--- Description of the task ---
Isolate every line in the records below with "categoría" in it.

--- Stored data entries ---
____

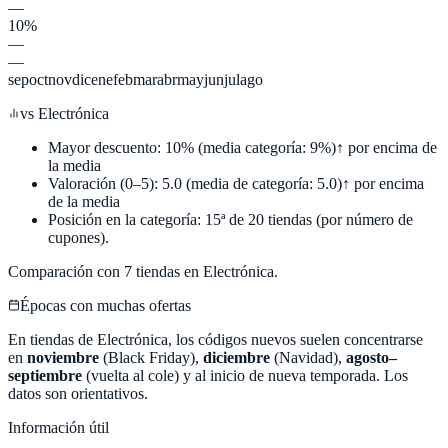
—
10%
—
—
sep
oct
nov
dic
ene
feb
mar
abr
may
jun
jul
ago
vs
Electrónica
Mayor descuento:
10
%
(media categoría:
9
%)
↑ por encima de
la media
Valoración (0–5):
5.0
(media de categoría:
5.0
)
↑ por encima
de la media
Posición en la categoría:
15
ª de
20
tiendas (por número de
cupones).
Comparación con
7
tiendas en
Electrónica
.
Épocas con muchas ofertas
En tiendas de
Electrónica
, los códigos nuevos suelen concentrarse
en
noviembre
(Black Friday),
diciembre
(Navidad),
agosto–
septiembre
(vuelta al cole) y al inicio de nueva temporada. Los
datos son orientativos.
Información útil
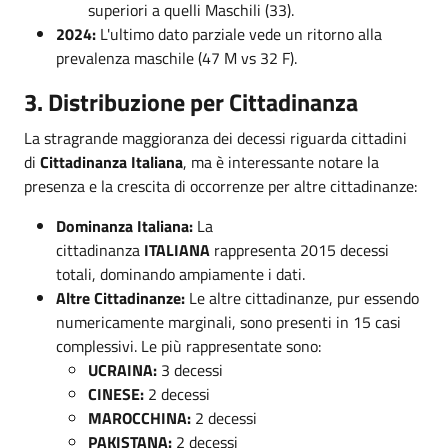
superiori a quelli Maschili (33).
2024:
L'ultimo dato parziale vede un ritorno alla
prevalenza maschile (47 M vs 32 F).
3. Distribuzione per Cittadinanza
La stragrande maggioranza dei decessi riguarda cittadini
di
Cittadinanza Italiana
, ma è interessante notare la
presenza e la crescita di occorrenze per altre cittadinanze:
Dominanza Italiana:
La
cittadinanza
ITALIANA
rappresenta 2015 decessi
totali, dominando ampiamente i dati.
Altre Cittadinanze:
Le altre cittadinanze, pur essendo
numericamente marginali, sono presenti in 15 casi
complessivi. Le più rappresentate sono:
UCRAINA:
3 decessi
CINESE:
2 decessi
MAROCCHINA:
2 decessi
PAKISTANA:
2 decessi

____

--- Solution to the exercise ---
(media categoría:
(media de categoría:
Posición en la categoría:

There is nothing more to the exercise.